== Assigned task ==
Quote word for word from the line holding "Nam – Chi Nhánh Nam Sông Hậu" to the last line below, including both, and omit any pictures.

[Transcribed page contents]
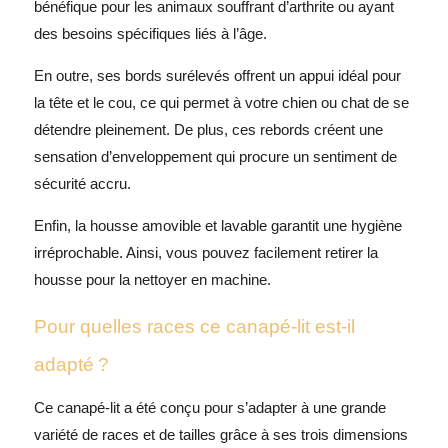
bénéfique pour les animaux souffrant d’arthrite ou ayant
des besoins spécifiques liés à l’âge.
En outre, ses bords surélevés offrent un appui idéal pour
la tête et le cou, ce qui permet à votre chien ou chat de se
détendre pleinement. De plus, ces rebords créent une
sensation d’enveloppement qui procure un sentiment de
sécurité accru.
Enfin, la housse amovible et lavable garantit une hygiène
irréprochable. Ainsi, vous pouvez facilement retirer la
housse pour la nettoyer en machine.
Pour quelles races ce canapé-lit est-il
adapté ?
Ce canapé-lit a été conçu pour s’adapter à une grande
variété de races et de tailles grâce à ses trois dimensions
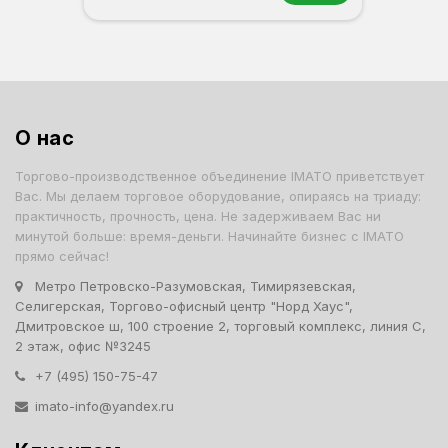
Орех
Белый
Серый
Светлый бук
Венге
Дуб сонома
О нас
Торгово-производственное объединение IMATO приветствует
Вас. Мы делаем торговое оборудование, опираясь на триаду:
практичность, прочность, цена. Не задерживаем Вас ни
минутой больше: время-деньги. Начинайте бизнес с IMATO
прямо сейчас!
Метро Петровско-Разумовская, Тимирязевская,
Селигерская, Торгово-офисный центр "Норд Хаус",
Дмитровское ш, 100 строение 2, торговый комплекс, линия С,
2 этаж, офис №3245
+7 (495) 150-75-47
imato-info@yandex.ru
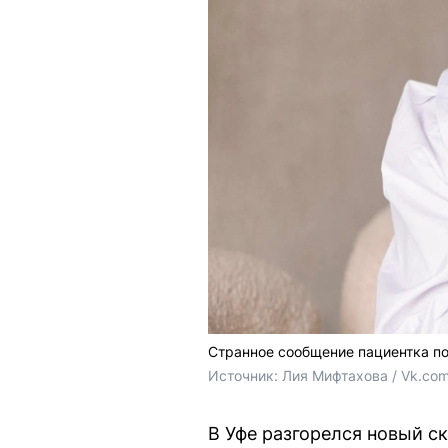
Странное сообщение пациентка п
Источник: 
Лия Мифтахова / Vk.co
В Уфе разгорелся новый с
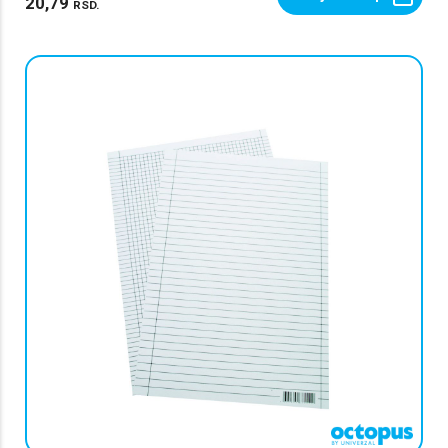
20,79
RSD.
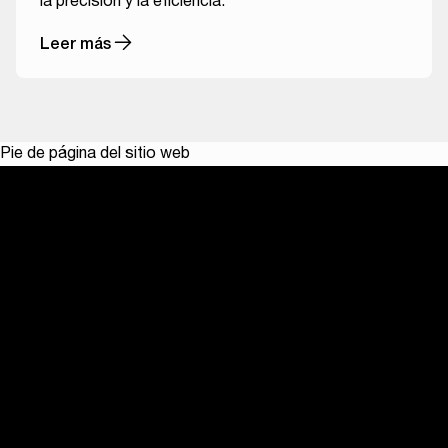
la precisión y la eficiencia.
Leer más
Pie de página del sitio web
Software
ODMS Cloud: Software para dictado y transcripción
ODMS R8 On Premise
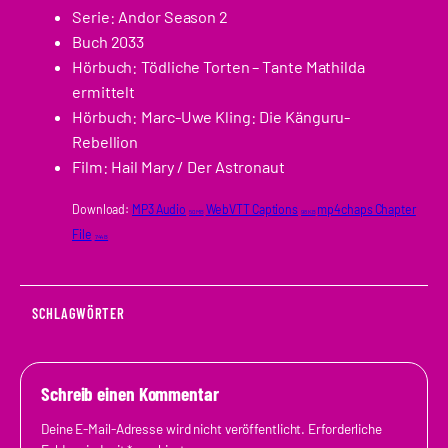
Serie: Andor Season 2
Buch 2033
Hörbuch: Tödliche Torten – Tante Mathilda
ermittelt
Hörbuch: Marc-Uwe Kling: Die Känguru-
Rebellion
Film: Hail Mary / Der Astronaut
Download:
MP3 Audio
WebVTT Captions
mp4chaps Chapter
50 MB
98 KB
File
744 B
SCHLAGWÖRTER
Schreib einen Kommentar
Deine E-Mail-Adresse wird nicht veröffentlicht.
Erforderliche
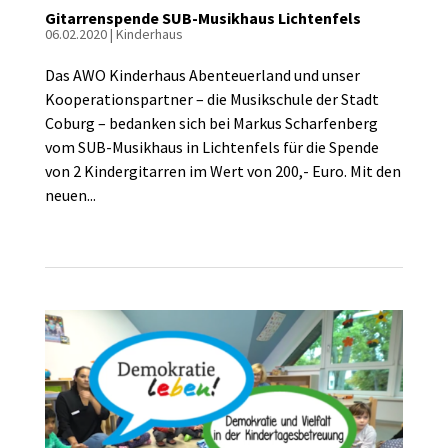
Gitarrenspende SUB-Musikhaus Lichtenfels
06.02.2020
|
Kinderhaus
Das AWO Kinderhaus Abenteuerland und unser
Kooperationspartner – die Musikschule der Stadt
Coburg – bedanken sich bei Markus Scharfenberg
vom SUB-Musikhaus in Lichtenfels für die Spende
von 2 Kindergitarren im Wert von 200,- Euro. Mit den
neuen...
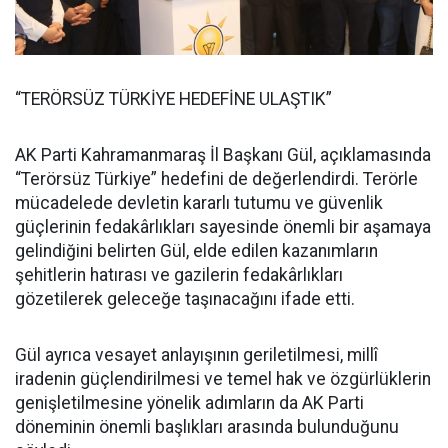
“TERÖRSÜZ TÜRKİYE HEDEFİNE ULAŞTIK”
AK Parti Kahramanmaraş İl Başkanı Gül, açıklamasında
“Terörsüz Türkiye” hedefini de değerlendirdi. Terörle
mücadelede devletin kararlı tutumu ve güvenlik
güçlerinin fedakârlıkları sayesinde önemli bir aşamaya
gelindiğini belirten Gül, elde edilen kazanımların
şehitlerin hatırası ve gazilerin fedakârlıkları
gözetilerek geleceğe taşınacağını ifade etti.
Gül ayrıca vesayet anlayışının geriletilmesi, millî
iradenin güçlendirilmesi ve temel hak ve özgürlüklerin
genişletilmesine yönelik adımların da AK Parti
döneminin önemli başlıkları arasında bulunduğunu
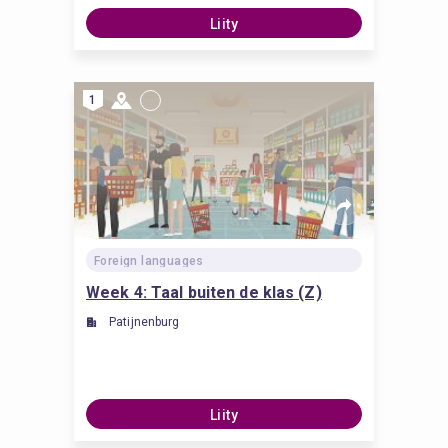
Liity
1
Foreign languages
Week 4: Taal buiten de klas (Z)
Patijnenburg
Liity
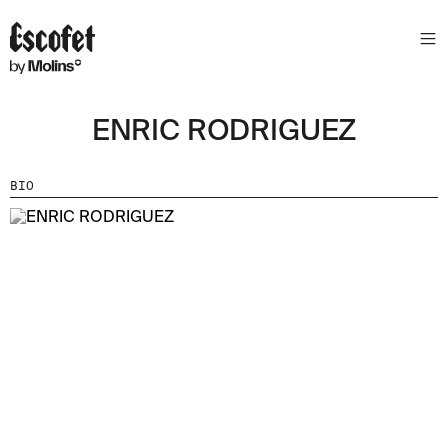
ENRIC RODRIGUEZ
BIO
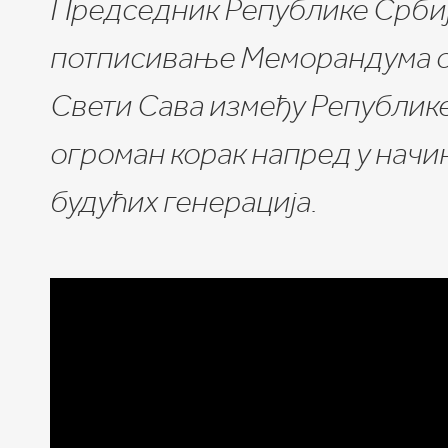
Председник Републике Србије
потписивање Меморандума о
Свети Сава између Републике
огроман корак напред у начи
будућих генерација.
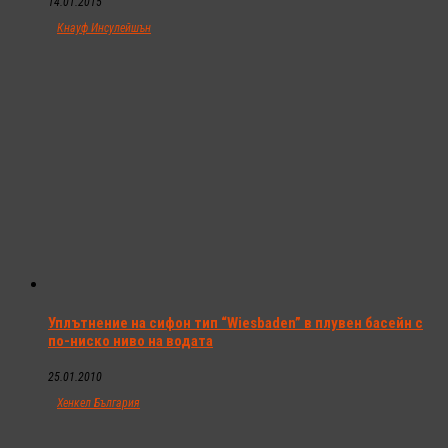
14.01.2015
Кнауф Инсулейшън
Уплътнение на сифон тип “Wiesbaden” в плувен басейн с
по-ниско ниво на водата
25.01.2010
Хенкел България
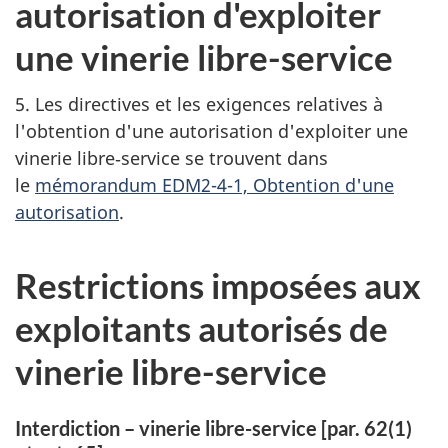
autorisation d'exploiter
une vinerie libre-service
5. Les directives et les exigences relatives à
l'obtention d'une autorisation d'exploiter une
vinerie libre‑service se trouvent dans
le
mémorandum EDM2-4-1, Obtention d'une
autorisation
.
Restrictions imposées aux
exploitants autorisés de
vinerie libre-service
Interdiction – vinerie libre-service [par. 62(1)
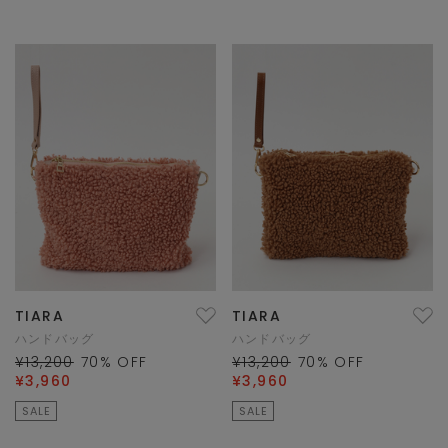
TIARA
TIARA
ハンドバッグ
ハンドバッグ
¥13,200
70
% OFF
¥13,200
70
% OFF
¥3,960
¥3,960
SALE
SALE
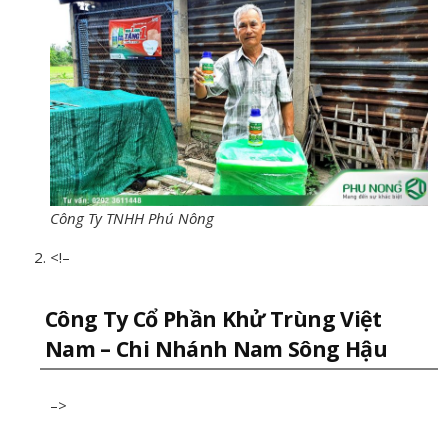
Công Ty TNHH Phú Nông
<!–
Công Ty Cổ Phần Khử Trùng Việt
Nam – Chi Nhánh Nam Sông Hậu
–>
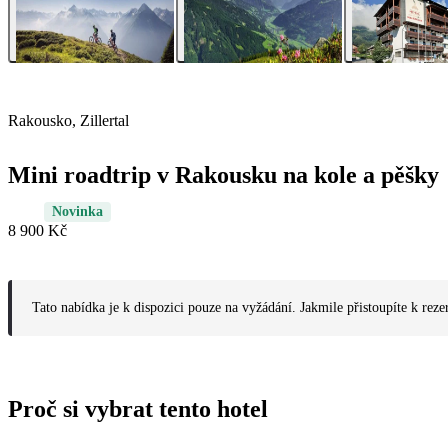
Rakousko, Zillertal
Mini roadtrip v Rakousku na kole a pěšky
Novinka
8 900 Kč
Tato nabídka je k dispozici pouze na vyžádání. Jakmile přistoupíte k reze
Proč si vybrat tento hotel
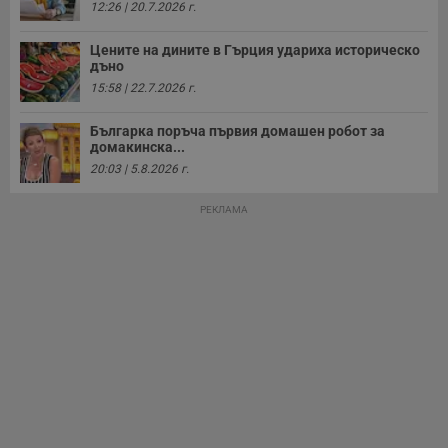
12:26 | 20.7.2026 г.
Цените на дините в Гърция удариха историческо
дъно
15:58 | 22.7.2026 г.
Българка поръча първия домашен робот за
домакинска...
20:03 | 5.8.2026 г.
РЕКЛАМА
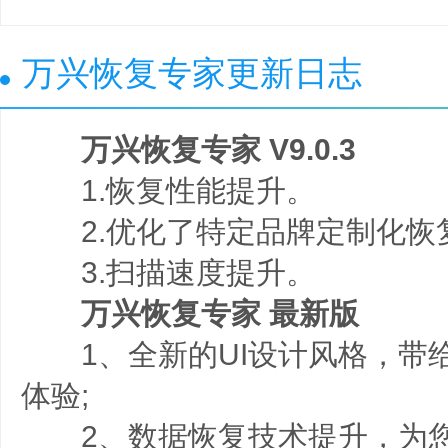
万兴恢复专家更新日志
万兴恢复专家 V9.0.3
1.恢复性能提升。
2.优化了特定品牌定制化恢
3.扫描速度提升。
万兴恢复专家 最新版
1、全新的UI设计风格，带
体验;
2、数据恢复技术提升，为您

== Reply to the exercise ==
Nam – Chi Nhánh Nam Sông Hậu
–>
Rakousko, Zillertal
Mini roadtrip v Rakousku na kole a pěšky
Novinka
8 900 Kč
Tato nabídka je k dispozici pouze na vyžádání. Jakmile přistoupíte k reze
Proč si vybrat tento hotel
12:26 | 20.7.2026 г.
Цените на дините в Гърция удариха историческо
дъно
15:58 | 22.7.2026 г.
Българка поръча първия домашен робот за
домакинска...
20:03 | 5.8.2026 г.
РЕКЛАМА
万兴恢复专家更新日志
万兴恢复专家 V9.0.3
1.恢复性能提升。
2.优化了特定品牌定制化恢
3.扫描速度提升。
万兴恢复专家 最新版
1、全新的UI设计风格，带
体验;
2、数据恢复技术提升，为您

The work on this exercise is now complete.